Supplied material START

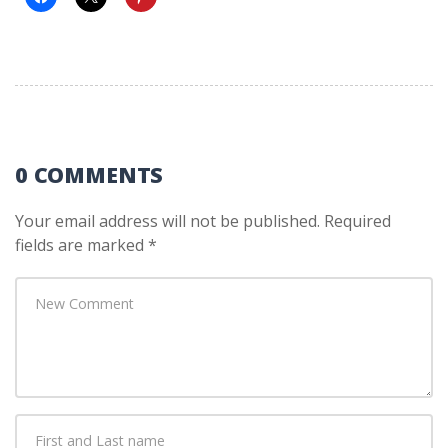
0 COMMENTS
Your email address will not be published.
Required
fields are marked
*
Your
comment
*
First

Supplied material END

Retrieve all lines from the data that contain the string "Your".

▶ Response to this task
Your email address will not be published.
Your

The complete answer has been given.